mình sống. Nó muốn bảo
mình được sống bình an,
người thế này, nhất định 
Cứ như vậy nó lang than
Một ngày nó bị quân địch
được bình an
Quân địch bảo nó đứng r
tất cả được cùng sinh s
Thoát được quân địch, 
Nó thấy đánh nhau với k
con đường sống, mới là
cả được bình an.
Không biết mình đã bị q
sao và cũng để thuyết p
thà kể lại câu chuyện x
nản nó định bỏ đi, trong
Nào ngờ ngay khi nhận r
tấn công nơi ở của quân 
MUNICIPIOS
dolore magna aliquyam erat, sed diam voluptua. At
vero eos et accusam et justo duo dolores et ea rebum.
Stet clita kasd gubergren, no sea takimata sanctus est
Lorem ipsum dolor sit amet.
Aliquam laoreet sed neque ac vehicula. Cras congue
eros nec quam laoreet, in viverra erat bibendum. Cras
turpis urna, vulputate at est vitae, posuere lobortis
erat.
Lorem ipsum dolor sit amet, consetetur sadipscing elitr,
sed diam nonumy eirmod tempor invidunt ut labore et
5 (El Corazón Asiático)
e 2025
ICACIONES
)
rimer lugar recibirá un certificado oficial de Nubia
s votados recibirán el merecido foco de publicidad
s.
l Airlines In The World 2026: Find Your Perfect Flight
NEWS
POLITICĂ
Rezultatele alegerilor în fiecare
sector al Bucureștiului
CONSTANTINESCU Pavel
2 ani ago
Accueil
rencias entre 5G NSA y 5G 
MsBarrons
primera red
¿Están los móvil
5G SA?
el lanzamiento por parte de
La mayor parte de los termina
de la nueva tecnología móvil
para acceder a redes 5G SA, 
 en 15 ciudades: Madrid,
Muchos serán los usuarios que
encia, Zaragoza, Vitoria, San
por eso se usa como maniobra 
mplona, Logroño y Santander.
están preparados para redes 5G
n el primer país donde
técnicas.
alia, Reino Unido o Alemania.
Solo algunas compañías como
+++++
Where does the word "para" occur in the records? Return every line that holds it.

Written solution:
para acceder a redes 5G SA, 
están preparados para redes 5G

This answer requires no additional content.